La première fois que j'ai entendu parler de Vincent Almendros, c'était à la Maison de la Poésie (encore!), lors d'une sieste acoustique où il lisait Faire mouche. La seconde fois, c'était au Salon du Livre sur le stand des Editions de Minuit, une maison que j'apprécie particulièrement. La troisième fois, en découvrant la sélection du Livre Inter 2018. 

Vincent Almendros

Comme je suis entrain de lire un essai volumineux en version papier, trop lourd à trimballer dans mon sac à main, je lis en parallèle des romans courts sur ma liseuse: ceux de Vincent Almendros sont parfaits (sauf qu'en vrai je les ai lus à chaque fois en une heure, sur mon canapé).

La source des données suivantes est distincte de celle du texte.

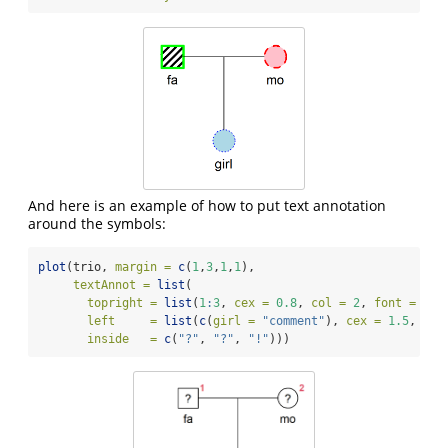
And here is an example of how to put text annotation
around the symbols:
plot
(trio, 
margin =
c
(
1
,
3
,
1
,
1
), 
textAnnot =
list
(
topright =
list
(
1
:
3
, 
cex =
0.8
, 
col =
2
, 
font =
2
, 
left     =
list
(
c
(
girl =
"comment"
), 
cex =
1.5
, 
col
inside   =
c
(
"?"
, 
"?"
, 
"!"
)))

Deux romans-nouvelles de haut vol:  

Un été

Un été: Pierre rejoint son frère pour quelques jours de vacances sur son (petit) voilier. La promiscuité, le huis-clos, les non-dits: tous les ingrédients sont réunis pour installer un climat de tension, magistralement porté par une écriture d'une clarté offrant un contraste admirable. Le dénouement nous piège et nous oblige à relire la situation avec un autre regard. 

FaireMouche

Faire mouche: on retrouve le côté thriller et l'ambiance familiale pesante: à l'occasion du mariage de sa cousine, Laurent se rend dans sa famille en compagnie de Claire:

"Je lui désignai Claire de la main.

Je te présente Constance, dis-je."

Ces deux phrases sont un parfait exemple du style minimaliste que j'évoquais récemment... Dans ces deux récits j'ai été bluffée par la capacité de l'auteur à instiller en quelques mots une atmosphère oppressante et un sentiment de malaise. Adeptes des feel-good books, vous pouvez passer votre chemin, sinon foncez!

MachèreLise

J'ai ensuite lu son premier livre, Ma chère Lise. Il n'y a pas la dimension angoissante mais on y trouve déjà une chute délectable et ce style simple en apparence mais en réalité pleine de nuances, un clair-obscur que l'on retrouve dans le fond: la légèreté de l'histoire dévoile en réalité un propos profond, l'air de rien. Ce roman est une brise pleine de densité.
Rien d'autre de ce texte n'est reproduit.